Le conseil de l’EURL Telp a adressé à M. [Y] [V] le 15 mai 2018 un courrier recommandé aux termes duquel :
— il rappelait que la société avait fait l’objet d’un contrôle de l’URSSAF ayant donné lieu à un redressement hors pénalités de 100880 euros concernant les frais professionnels non justifiés, la prise en charge de PV d’infractions commises par les salariés, la déduction forfaitaire patronale, et qu’une instance était pendante devant le TASS,
— il affirmait que l’expert-comptable avait déclaré au gérant de l’EURL que l’essentiel du redressement résultait d’erreurs professionnelles commises par son cabinet, spécialement des erreurs de déclarations et un défaut de conseil, et qu’il en tirait les conséquences en régularisant une déclaration de sinistre auprès de son assureur de responsabilité civile professionnelle,
— il demandait à l’expert-comptable de lui confirmer officiellement cette déclaration de sinistre et l’obtention de la garantie d’une prise en charge par la compagnie d’assurance,
— il l’informait qu’à défaut de réponse de sa part, il serait contraint de saisir le tribunal pour engager sa responsabilité et éviter ainsi toute forclusion de l’action.

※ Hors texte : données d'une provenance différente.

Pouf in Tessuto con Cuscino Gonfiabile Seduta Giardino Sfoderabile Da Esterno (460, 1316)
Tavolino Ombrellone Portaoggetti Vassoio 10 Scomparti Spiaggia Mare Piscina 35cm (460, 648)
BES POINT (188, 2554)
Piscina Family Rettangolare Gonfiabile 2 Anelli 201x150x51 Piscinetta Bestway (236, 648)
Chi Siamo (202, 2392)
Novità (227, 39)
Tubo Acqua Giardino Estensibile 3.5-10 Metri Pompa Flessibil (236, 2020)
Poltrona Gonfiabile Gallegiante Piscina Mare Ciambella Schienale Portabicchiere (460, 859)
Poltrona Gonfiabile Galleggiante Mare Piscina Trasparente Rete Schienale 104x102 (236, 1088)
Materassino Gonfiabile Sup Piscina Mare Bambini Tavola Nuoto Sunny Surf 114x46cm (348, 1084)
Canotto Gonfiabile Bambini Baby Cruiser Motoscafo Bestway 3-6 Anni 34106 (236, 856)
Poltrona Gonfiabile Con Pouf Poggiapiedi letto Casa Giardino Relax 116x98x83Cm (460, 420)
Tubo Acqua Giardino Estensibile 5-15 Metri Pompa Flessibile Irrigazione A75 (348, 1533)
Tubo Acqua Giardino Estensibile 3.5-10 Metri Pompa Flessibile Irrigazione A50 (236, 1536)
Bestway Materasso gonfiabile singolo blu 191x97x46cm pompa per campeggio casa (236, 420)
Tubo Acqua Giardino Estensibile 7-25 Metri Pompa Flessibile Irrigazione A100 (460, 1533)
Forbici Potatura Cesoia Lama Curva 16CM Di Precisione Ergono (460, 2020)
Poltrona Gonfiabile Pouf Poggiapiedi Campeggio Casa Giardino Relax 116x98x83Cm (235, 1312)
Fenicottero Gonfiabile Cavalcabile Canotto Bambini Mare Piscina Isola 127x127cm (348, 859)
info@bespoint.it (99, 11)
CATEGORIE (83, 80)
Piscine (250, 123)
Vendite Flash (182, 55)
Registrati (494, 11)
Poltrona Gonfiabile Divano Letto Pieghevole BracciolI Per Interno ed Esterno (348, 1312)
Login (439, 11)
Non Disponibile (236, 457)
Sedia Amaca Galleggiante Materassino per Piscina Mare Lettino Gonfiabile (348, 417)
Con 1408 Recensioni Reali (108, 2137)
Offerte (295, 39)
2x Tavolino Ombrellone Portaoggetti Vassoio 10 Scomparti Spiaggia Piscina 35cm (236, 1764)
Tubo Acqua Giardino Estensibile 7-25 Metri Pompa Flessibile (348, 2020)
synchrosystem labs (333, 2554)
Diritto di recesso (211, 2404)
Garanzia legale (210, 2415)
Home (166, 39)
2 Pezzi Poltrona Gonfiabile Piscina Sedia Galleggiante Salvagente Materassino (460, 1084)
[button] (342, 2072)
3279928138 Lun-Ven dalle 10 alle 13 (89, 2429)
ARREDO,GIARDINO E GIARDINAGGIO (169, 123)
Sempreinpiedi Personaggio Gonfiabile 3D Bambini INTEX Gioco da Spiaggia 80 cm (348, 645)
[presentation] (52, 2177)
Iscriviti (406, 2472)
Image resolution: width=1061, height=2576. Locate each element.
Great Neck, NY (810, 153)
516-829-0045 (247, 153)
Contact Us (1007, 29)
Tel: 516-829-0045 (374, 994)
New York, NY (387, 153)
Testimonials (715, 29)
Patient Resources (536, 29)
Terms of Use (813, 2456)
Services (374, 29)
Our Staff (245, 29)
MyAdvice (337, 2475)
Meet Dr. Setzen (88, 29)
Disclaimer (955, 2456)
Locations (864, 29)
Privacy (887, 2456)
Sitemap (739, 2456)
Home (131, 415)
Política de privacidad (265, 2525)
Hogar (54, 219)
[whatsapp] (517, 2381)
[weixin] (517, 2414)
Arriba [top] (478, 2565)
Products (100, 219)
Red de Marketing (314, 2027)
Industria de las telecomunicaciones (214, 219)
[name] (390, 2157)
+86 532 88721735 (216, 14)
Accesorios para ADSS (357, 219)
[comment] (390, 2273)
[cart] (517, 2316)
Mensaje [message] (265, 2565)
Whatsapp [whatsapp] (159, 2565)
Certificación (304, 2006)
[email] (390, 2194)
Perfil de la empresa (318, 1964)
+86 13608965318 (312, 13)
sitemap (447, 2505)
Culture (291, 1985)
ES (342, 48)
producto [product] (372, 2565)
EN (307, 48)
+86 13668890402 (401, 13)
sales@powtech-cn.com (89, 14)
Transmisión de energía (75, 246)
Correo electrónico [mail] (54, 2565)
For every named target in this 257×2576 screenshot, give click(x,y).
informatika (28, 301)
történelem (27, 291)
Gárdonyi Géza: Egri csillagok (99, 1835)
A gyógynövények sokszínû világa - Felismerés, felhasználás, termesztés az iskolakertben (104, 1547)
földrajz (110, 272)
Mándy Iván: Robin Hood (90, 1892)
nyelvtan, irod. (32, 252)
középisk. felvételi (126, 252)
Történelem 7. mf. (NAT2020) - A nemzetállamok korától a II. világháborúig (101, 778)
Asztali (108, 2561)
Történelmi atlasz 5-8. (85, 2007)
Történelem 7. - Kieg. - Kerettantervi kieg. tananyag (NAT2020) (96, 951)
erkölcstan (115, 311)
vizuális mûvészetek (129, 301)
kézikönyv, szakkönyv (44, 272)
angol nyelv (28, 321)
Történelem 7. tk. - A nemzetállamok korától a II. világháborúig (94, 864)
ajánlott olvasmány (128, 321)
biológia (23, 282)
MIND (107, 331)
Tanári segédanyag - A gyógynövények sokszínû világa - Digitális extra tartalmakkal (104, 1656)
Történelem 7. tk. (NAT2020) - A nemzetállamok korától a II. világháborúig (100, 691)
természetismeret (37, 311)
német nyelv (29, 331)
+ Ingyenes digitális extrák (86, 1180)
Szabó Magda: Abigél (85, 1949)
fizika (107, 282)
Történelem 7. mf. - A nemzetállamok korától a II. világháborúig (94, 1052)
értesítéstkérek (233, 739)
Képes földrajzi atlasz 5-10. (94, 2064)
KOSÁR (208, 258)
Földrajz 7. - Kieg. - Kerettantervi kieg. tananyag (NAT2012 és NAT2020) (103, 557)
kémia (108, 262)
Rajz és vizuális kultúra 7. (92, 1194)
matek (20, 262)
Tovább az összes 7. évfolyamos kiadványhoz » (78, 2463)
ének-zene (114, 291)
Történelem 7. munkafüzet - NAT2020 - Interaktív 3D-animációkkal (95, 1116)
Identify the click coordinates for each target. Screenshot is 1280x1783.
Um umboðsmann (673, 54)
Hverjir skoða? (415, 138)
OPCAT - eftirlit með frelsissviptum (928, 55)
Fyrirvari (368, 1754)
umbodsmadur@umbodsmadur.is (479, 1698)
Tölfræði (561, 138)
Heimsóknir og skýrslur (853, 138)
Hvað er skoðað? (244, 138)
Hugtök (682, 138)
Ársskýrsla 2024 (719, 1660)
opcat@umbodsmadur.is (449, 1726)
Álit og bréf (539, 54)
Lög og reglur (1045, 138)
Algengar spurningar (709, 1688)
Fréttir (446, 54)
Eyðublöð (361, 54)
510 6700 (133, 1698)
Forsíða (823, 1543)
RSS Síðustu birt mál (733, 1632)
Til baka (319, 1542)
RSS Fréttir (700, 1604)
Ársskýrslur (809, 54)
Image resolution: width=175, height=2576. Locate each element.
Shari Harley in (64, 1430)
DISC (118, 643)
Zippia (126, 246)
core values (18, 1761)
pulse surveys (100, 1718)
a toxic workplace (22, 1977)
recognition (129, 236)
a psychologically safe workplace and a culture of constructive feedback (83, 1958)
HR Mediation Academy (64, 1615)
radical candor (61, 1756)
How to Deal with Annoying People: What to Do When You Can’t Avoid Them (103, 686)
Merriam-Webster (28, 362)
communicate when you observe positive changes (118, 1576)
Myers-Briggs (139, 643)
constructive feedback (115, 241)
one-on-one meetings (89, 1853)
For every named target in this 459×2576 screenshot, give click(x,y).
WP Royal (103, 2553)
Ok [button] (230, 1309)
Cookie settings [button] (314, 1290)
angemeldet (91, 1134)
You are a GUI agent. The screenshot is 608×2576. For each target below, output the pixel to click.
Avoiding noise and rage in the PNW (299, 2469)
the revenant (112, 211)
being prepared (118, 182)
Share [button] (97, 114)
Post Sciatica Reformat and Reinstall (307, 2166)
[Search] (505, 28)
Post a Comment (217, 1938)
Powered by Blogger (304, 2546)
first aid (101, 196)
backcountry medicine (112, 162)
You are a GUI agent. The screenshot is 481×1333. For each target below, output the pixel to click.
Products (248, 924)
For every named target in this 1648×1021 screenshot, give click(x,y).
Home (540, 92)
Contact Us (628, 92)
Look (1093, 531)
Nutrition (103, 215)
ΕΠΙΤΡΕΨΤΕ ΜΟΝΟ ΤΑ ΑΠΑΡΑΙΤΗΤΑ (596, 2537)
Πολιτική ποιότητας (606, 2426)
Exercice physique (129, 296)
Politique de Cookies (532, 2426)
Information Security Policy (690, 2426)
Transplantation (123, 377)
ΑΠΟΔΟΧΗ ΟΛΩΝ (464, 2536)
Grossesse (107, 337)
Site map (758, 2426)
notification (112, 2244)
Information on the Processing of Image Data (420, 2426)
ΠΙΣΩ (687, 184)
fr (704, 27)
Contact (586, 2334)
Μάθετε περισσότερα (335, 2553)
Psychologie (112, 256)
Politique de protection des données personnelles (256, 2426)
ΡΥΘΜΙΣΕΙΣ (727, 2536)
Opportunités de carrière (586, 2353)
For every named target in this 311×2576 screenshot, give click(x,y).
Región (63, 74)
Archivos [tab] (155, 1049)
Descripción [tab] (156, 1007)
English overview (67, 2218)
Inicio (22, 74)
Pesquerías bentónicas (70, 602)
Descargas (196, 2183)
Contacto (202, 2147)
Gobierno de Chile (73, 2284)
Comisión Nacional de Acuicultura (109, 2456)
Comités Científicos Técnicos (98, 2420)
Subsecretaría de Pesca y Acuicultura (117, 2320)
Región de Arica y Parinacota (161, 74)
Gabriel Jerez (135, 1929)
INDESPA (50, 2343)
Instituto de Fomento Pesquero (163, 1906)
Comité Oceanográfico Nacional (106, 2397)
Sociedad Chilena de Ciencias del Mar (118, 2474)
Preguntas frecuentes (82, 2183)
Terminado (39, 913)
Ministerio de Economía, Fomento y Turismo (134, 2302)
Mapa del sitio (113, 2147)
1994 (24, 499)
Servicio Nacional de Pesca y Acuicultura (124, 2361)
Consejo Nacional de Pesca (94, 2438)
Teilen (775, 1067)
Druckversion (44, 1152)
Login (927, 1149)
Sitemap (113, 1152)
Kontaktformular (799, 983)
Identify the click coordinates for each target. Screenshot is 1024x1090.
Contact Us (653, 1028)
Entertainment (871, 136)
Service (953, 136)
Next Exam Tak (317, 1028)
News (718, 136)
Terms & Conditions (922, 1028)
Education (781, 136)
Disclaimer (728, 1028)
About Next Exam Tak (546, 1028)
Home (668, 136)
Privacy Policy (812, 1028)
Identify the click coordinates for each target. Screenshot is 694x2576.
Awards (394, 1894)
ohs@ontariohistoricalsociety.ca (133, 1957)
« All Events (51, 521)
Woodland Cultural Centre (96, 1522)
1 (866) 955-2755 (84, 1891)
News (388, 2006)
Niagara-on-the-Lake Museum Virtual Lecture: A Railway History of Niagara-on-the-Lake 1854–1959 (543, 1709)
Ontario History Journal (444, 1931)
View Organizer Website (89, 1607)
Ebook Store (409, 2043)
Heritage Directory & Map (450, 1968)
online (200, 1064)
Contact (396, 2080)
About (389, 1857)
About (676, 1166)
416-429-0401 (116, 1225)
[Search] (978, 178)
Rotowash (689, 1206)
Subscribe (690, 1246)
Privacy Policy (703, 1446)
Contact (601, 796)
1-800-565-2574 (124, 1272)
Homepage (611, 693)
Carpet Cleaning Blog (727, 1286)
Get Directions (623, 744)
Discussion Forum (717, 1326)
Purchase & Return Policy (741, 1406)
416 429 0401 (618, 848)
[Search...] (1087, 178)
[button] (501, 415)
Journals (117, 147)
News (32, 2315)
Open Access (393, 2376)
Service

Il apparaît ainsi qu’à la date du 15 mai 2018 a minima, l’EURL Telp et son conseil disposaient de tous les éléments leur permettant de prendre conscience du fait que la faute de l’expert-comptable avait engendré un préjudice, et d’engager, sans avoir à attendre l’épuisement de l’ensemble des recours relatifs au redressement, une action en responsabilité contre l’expert-comptable, en sollicitant une indemnisation d’un montant à parfaire en fonction de l’issue de ces recours.
C’est en conséquence à juste titre que l’appelant se prévaut de la forclusion de l’action engagée le 30 juin 2021.
L’action engagée par l’EURL Telp et reprise par la SCP BTSG² sera déclarée irrecevable, l’ordonnance étant infirmée sur ce point.
Partie succombante, la SCP BTSG² prise en la personne de Maître [E], ès qualités de liquidateur à la liquidation judiciaire de l’EURL Telp, sera condamnée aux dépens ainsi qu’au paiement d’une indemnité pour frais irrépétibles.
PAR CES MOTIFS
La cour, statuant publiquement, par mise à disposition au greffe, contradictoirement,
Infirme l’ordonnance entreprise en toutes ses dispositions,
Déclare irrecevable comme atteinte de forclusion l’action engagée par l’EURL Telp et reprise par la SCP BTSG² à l’encontre de M. [Y] [V],
Condamne la SCP BTSG² prise en la personne de Maître [E], ès qualités de liquidateur à la liquidation judiciaire de l’EURL Telp à payer à la M. [Y] [V] la somme de 2000 euros en application des dispositions de l’article 700 du code de procédure civile,
Condamne la SCP BTSG² prise en la personne de Maître [E], ès qualités de liquidateur à la liquidation judiciaire de l’EURL Telp aux entiers dépens qui seront recouvrés conformément aux dispositions de l’article 699 du code de procédure civile.